> WHAT IS BEING ASKED
The records should be copied out again with no alteration.

> GIVEN RECORDS
%%
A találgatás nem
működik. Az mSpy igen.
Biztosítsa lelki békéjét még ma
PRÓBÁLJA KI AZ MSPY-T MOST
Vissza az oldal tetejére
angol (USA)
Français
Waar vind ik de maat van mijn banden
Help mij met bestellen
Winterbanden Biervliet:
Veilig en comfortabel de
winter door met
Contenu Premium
%%
> TASK RESULT
A találgatás nem
működik. Az mSpy igen.
Biztosítsa lelki békéjét még ma
PRÓBÁLJA KI AZ MSPY-T MOST
Vissza az oldal tetejére
angol (USA)
Français
Waar vind ik de maat van mijn banden
Help mij met bestellen
Winterbanden Biervliet:
Veilig en comfortabel de
winter door met
Contenu Premium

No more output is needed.